■ **DATA EXCERPTS**:

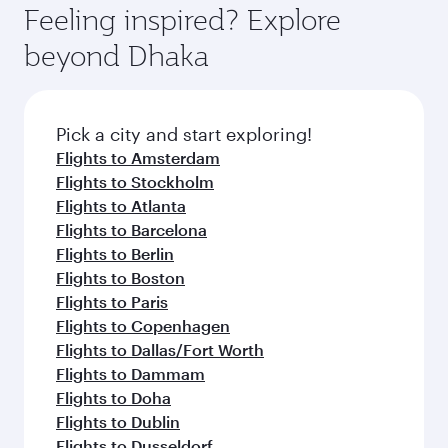
Feeling inspired? Explore
beyond Dhaka
Pick a city and start exploring!
Flights to Amsterdam
Flights to Stockholm
Flights to Atlanta
Flights to Barcelona
Flights to Berlin
Flights to Boston
Flights to Paris
Flights to Copenhagen
Flights to Dallas/Fort Worth
Flights to Dammam
Flights to Doha
Flights to Dublin
Flights to Dusseldorf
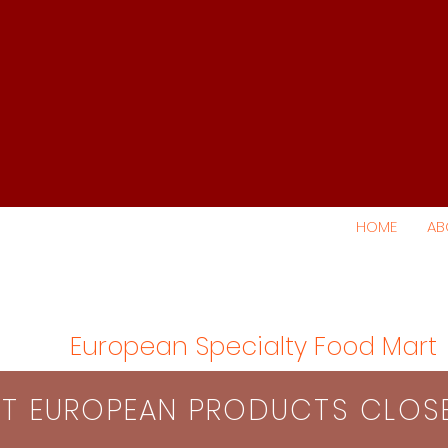
HOME
AB
European Specialty Food Mart
S​T EUROPEAN PRODUCTS CLO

■ **WORK TASK**: Leave out every picture and write out exactly the lines running from the line containing "Flights to Copenhagen" to the end of the listing above.

■ **OUTPUT OF THE EXERCISE**:
Flights to Copenhagen
Flights to Dallas/Fort Worth
Flights to Dammam
Flights to Doha
Flights to Dublin
Flights to Dusseldorf
HOME
AB
European Specialty Food Mart
S​T EUROPEAN PRODUCTS CLO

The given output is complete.